Your job is to set down the stretch of entries that opens with the line containing "Welche gut bezahlten Berufe im Bereich Vertri" and closes with the line containing "Außenhandelsassistent/in". Keep both end lines, copy each exactly, and add nothing.

╭──

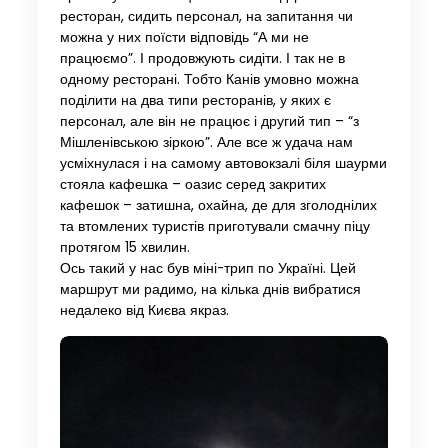
ресторан, сидить персонал, на запитання чи
можна у них поїсти відповідь “А ми не
працюємо”. І продовжують сидіти. І так не в
одному ресторані. Тобто Канів умовно можна
поділити на два типи ресторанів, у яких є
персонал, але він не працює і другий тип – “з
Мішленівською зіркою”. Але все ж удача нам
усміхнулася і на самому автовокзалі біля шаурми
стояла кафешка – оазис серед закритих
кафешок – затишна, охайна, де для зголоднілих
та втомлених туристів приготували смачну піцу
протягом 15 хвилин.
Ось такий у нас був міні-трип по Україні. Цей
маршрут ми радимо, на кілька днів вибратися
недалеко від Києва якраз.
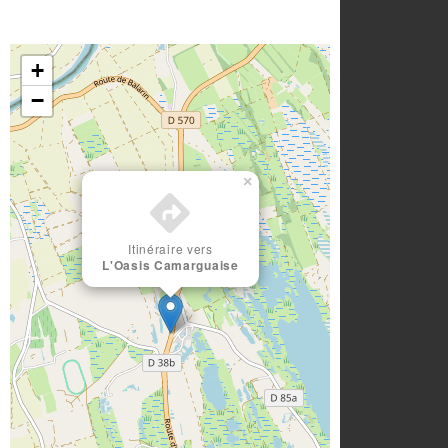
+
−
×
Itinéraire vers
L'Oasis Camarguaise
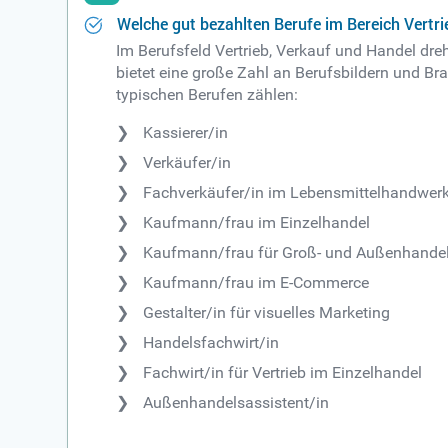
Welche gut bezahlten Berufe im Bereich Vertri
Im Berufsfeld Vertrieb, Verkauf und Handel dr
bietet eine große Zahl an Berufsbildern und B
typischen Berufen zählen:
Kassierer/in
Verkäufer/in
Fachverkäufer/in im Lebensmittelhandwer
Kaufmann/frau im Einzelhandel
Kaufmann/frau für Groß- und Außenhand
Kaufmann/frau im E-Commerce
Gestalter/in für visuelles Marketing
Handelsfachwirt/in
Fachwirt/in für Vertrieb im Einzelhandel
Außenhandelsassistent/in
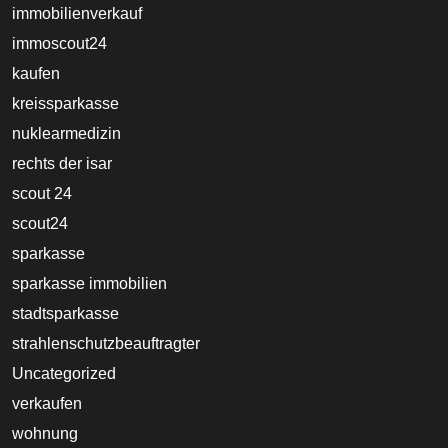
immobilienverkauf
immoscout24
kaufen
kreissparkasse
nuklearmedizin
rechts der isar
scout 24
scout24
sparkasse
sparkasse immobilien
stadtsparkasse
strahlenschutzbeauftragter
Uncategorized
verkaufen
wohnung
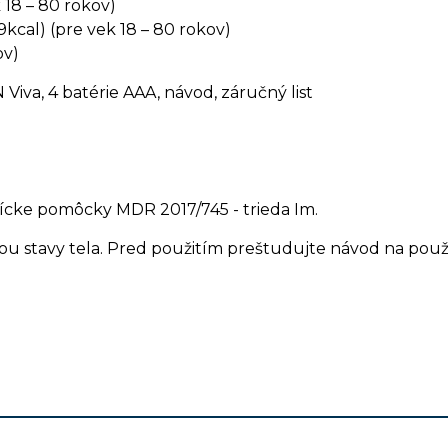
 18 – 80 rokov)
cal) (pre vek 18 – 80 rokov)
ov)
iva, 4 batérie AAA, návod, záručný list
nícke pomôcky MDR 2017/745 - trieda Im.
u stavy tela. Pred použitím preštudujte návod na použi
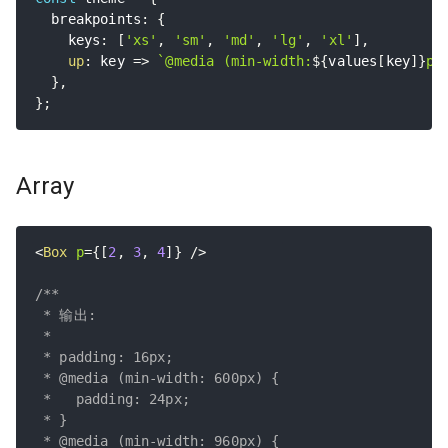
  breakpoints
:
{
    keys
:
[
'xs'
,
'sm'
,
'md'
,
'lg'
,
'xl'
]
,
up
:
key
=>
`
@media (min-width:
${
values
[
key
]
}
px
}
,
}
;
Array
<
Box
p
=
{
[
2
,
3
,
4
]
}
/>
/**

 * 输出:

 *

 * padding: 16px;

 * @media (min-width: 600px) {

 *   padding: 24px;

 * }

 * @media (min-width: 960px) {
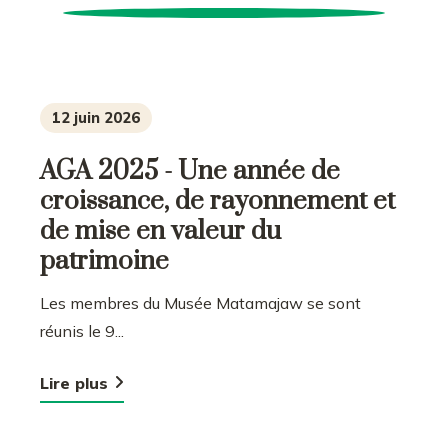
12 juin 2026
AGA 2025 - Une année de
croissance, de rayonnement et
de mise en valeur du
patrimoine
Les membres du Musée Matamajaw se sont
réunis le 9...
Lire plus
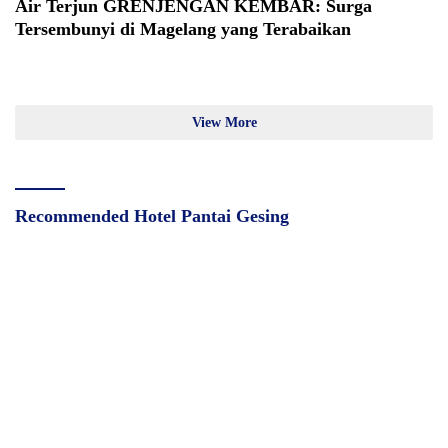
Air Terjun GRENJENGAN KEMBAR: Surga
Tersembunyi di Magelang yang Terabaikan
View More
Recommended Hotel Pantai Gesing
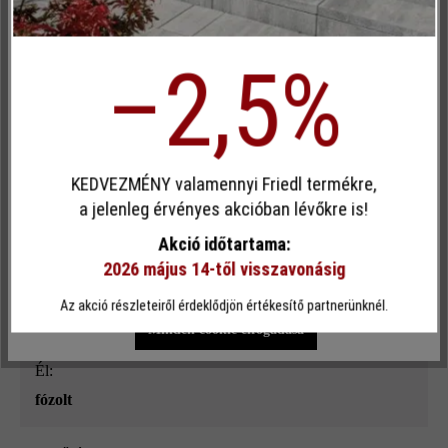
Kényelem (weboldal működése)
Terméktípus:
Inaktív
Kényelem (Google Térkép)
–2,5%
kerítés- és falazókő
megmunkálás:
Egyéni cookie elfogadása
roppantott
KEDVEZMÉNY valamennyi Friedl termékre,
Ez a webhely cookie-kat használ, hogy a lehető legjobb
Térkőtípus:
a jelenleg érvényes akcióban lévőkre is!
funkcionalitást kínálja Önnek...
További információ
.
külön formátum
Akció időtartama:
2026 május 14-től visszavonásig
Egyéni beállítások
Csak funkcionális cookie elfogadása
Rendeltetés:
Az akció részleteiről érdeklődjön értékesítő partnerünknél.
kerti falak
, kerítések
, magaságyak
, oszlopok és pillérek
Minden cookie elfogadása
él:
fózolt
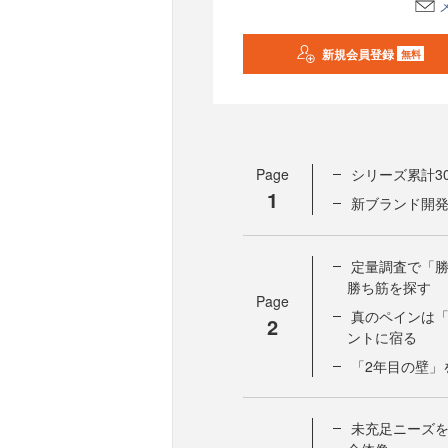
新規会員登録
無料
Page
シリーズ累計3
1
新ブランド開発
定量調査で「
勝ち筋を探す
Page
真のペインは
2
ントに宿る
「2年目の壁」
未充足ニーズ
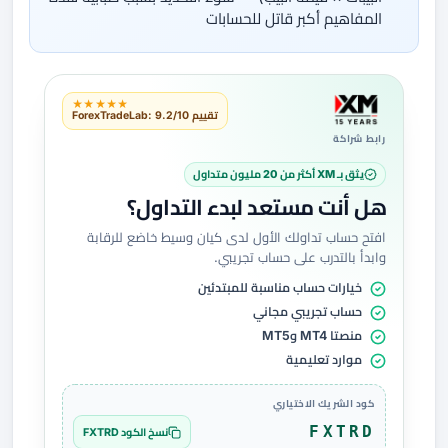
المفاهيم أكبر قاتل للحسابات
★★★★★
تقييم ForexTradeLab: 9.2/10
رابط شراكة
يثق بـ XM أكثر من 20 مليون متداول
هل أنت مستعد لبدء التداول؟
افتح حساب تداولك الأول لدى كيان وسيط خاضع للرقابة
وابدأ بالتدرب على حساب تجريبي.
خيارات حساب مناسبة للمبتدئين
حساب تجريبي مجاني
منصتا MT4 وMT5
موارد تعليمية
كود الشريك الاختياري
FXTRD
نسخ الكود FXTRD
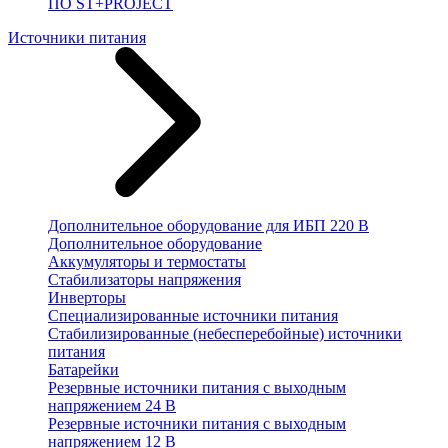
ПО ST+PROJECT
Источники питания
Дополнительное оборудование для ИБП 220 В
Дополнительное оборудование
Аккумуляторы и термостаты
Стабилизаторы напряжения
Инверторы
Специализированные источники питания
Стабилизированные (небесперебойные) источники
питания
Батарейки
Резервные источники питания с выходным
напряжением 24 В
Резервные источники питания с выходным
напряжением 12 В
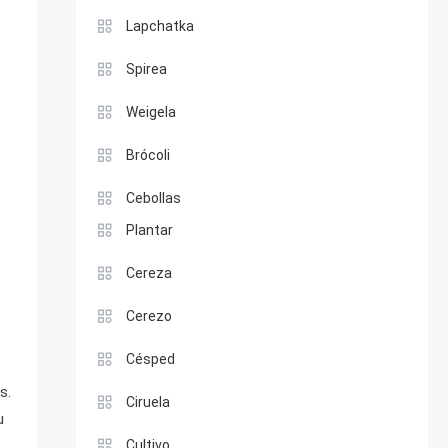
Lapchatka
Spirea
Weigela
Brócoli
Cebollas
Plantar
Cereza
Cerezo
Césped
s.
Ciruela
u
Cultivo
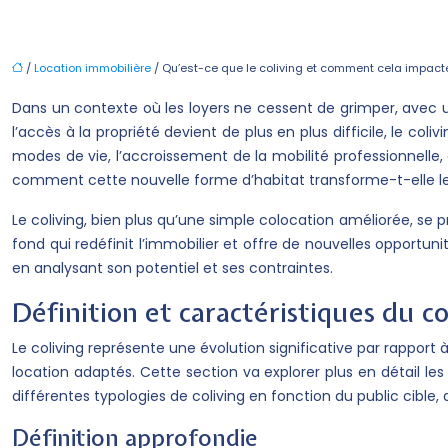
/
Location immobilière
/ Qu’est-ce que le coliving et comment cela impacte-
Dans un contexte où les loyers ne cessent de grimper, avec u
l’accès à la propriété devient de plus en plus difficile, le c
modes de vie, l’accroissement de la mobilité professionnelle
comment cette nouvelle forme d’habitat transforme-t-elle l
Le coliving, bien plus qu’une simple colocation améliorée, 
fond qui redéfinit l’immobilier et offre de nouvelles opportun
en analysant son potentiel et ses contraintes.
Définition et caractéristiques du co
Le coliving représente une évolution significative par rapport
location adaptés. Cette section va explorer plus en détail les
différentes typologies de coliving en fonction du public cibl
Définition approfondie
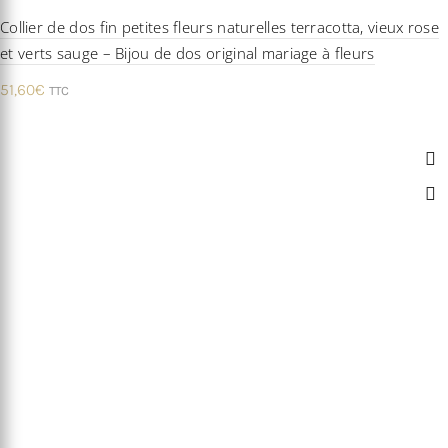
Collier de dos fin petites fleurs naturelles terracotta, vieux rose
et verts sauge – Bijou de dos original mariage à fleurs
51,60
€
TTC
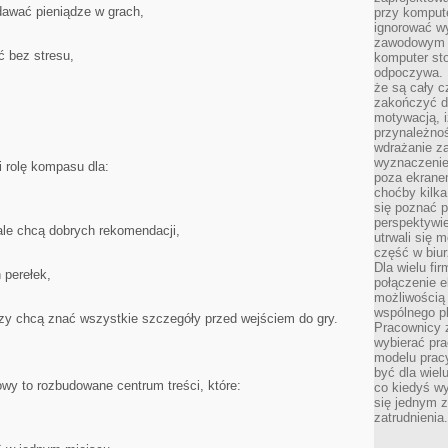
dawać pieniądze w grach,
przy komput
ignorować w
zawodowym a
 bez stresu,
komputer st
odpoczywa. 
że są cały c
zakończyć dz
motywacją, i
przynależnoś
wdrażanie za
wyznaczenie 
rolę kompasu dla:
poza ekranem
choćby kilka
się poznać 
perspektywie
ale chcą dobrych rekomendacji,
utrwali się
część w biur
Dla wielu fi
 perełek,
połączenie e
możliwością
wspólnego pl
rzy chcą znać wszystkie szczegóły przed wejściem do gry.
Pracownicy 
wybierać pr
modelu prac
być dla wiel
wy to rozbudowane centrum treści, które:
co kiedyś w
się jednym 
zatrudnienia.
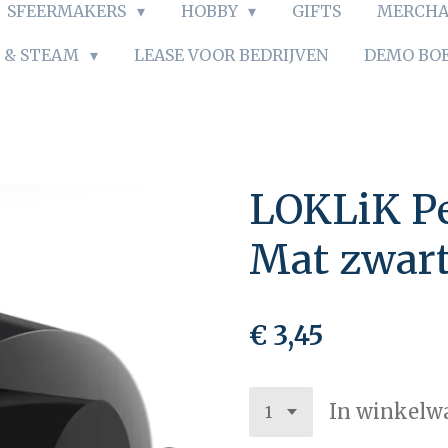
SFEERMAKERS
HOBBY
GIFTS
MERCHA
S & STEAM
LEASE VOOR BEDRIJVEN
DEMO BO
LOKLiK P
Mat zwart
€ 3,45
In winkelw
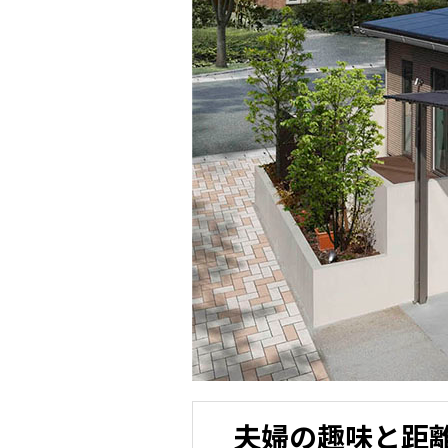
夫婦の趣味と距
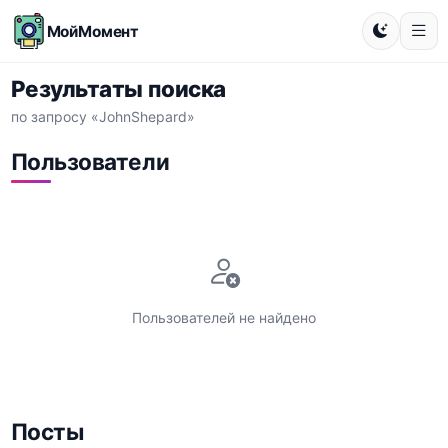
МойМомент
Результаты поиска
по запросу «JohnShepard»
Пользователи
Пользователей не найдено
Посты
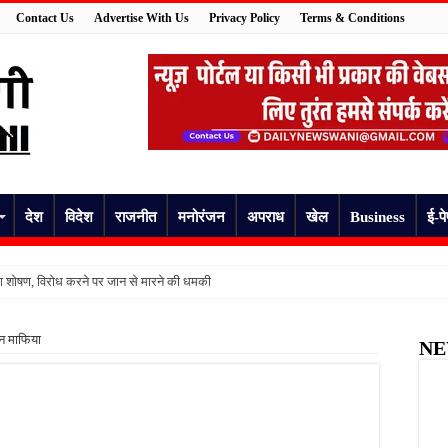
Contact Us
Advertise With Us
Privacy Policy
Terms & Conditions
देश
विदेश
राजनीत
मनोरंजन
अपराध
खेल
Business
ई-प
का शोषण, विरोध करने पर जान से मारने की धमकी
हरीले सांप ने डसा, जिला अस्पताल में भर्ती
 वन माफिया
NE
पहले बिगड़ी तबीयत, 55 वर्षीय व्यक्ति की अचानक मौत
ा जज़्बा, फतेहपुर में रेडक्रॉस रक्तदान शिविर में जुटे रक्तदाता
 पर उठे सवाल, घायल मरीज ने इलाज और ऑपरेशन खर्च को लेकर लगाए गंभीर आरोप
त पेयजल से बढ़ा संकट, बदबूदार पानी और जलभराव पर फूटा लोगों का गुस्सा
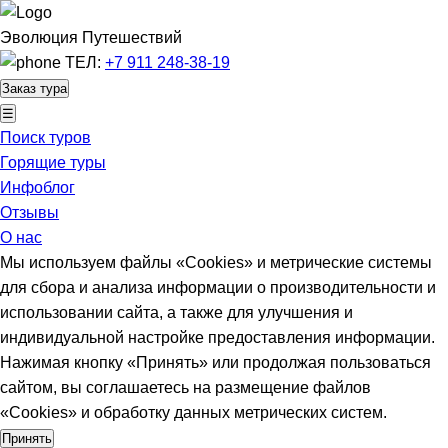
Эволюция Путешествий
ТЕЛ:
+7 911 248-38-19
Заказ тура
☰
Поиск туров
Горящие туры
Инфоблог
Отзывы
О нас
Мы используем файлы «Cookies» и метрические системы
для сбора и анализа информации о производительности и
использовании сайта, а также для улучшения и
индивидуальной настройке предоставления информации.
Нажимая кнопку «Принять» или продолжая пользоваться
сайтом, вы соглашаетесь на размещение файлов
«Cookies» и обработку данных метрических систем.
Принять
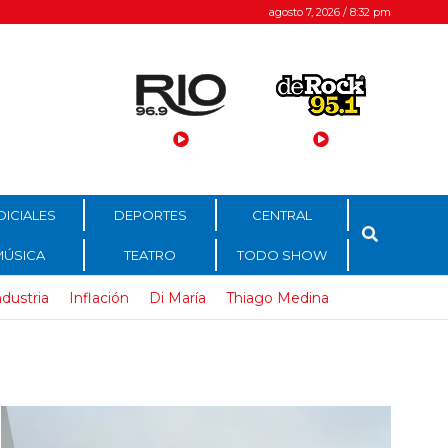
agosto 7, 2026 / 8:32 pm
DICIALES
DEPORTES
CENTRAL
MÚSICA
TEATRO
TODO SHOW
ndustria
Inflación
Di María
Thiago Medina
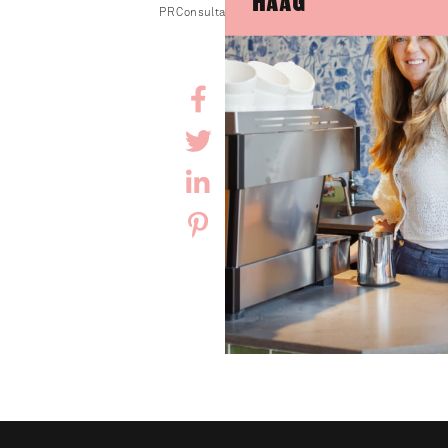
PR Consultant




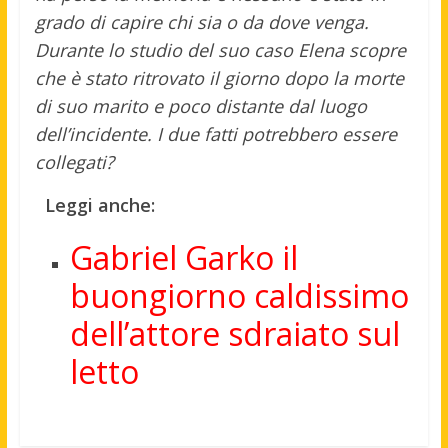
grado di capire chi sia o da dove venga.
Durante lo studio del suo caso Elena scopre
che è stato ritrovato il giorno dopo la morte
di suo marito e poco distante dal luogo
dell’incidente. I due fatti potrebbero essere
collegati?
Leggi anche:
Gabriel Garko il
buongiorno caldissimo
dell’attore sdraiato sul
letto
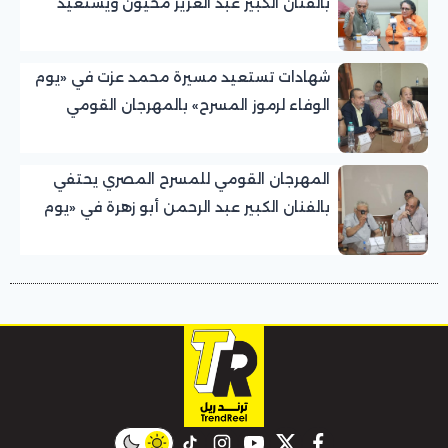
بالفنان الكبير عبد العزيز مخيون ويستعيد
تجربته الرائدة في المسرح الريفي
شهادات تستعيد مسيرة محمد عزت في «يوم
الوفاء لرموز المسرح» بالمهرجان القومي
للمسرح المصري
المهرجان القومي للمسرح المصري يحتفي
بالفنان الكبير عبد الرحمن أبو زهرة في «يوم
الوفاء لرموز المسرح»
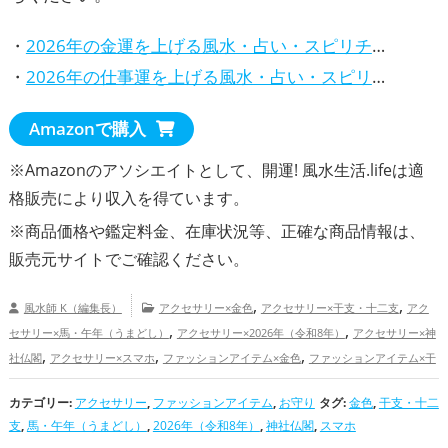
・
2026年の金運を上げる風水・占い・スピリチュアルな方法
・
2026年の仕事運を上げる風水・占い・スピリチュアルな方法
Amazonで購入
※Amazonのアソシエイトとして、開運! 風水生活.lifeは適
格販売により収入を得ています。
※商品価格や
鑑定料金
、在庫状況等、正確な商品情報は、
販売元サイトでご確認ください。
,
,
風水師 K（編集長）
アクセサリー×金色
アクセサリー×干支・十二支
アク
,
,
セサリー×馬・午年（うまどし）
アクセサリー×2026年（令和8年）
アクセサリー×神
,
,
,
社仏閣
アクセサリー×スマホ
ファッションアイテム×金色
ファッションアイテム×干
,
,
支・十二支
ファッションアイテム×馬・午年（うまどし）
ファッションアイテム
カテゴリー:
アクセサリー
,
,
ファッションアイテム
,
,
お守り
タグ:
金色
,
干支・十二
×2026年（令和8年）
ファッションアイテム×神社仏閣
ファッションアイテム×スマ
支
,
馬・午年（うまどし）
,
2026年（令和8年）
,
神社仏閣
,
スマホ
,
,
,
,
ホ
お守り×金色
お守り×干支・十二支
お守り×馬・午年（うまどし）
お守り×2026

╰──

Answer:
Welche gut bezahlten Berufe im Bereich Vertri
Im Berufsfeld Vertrieb, Verkauf und Handel dr
bietet eine große Zahl an Berufsbildern und B
typischen Berufen zählen:
Kassierer/in
Verkäufer/in
Fachverkäufer/in im Lebensmittelhandwer
Kaufmann/frau im Einzelhandel
Kaufmann/frau für Groß- und Außenhand
Kaufmann/frau im E-Commerce
Gestalter/in für visuelles Marketing
Handelsfachwirt/in
Fachwirt/in für Vertrieb im Einzelhandel
Außenhandelsassistent/in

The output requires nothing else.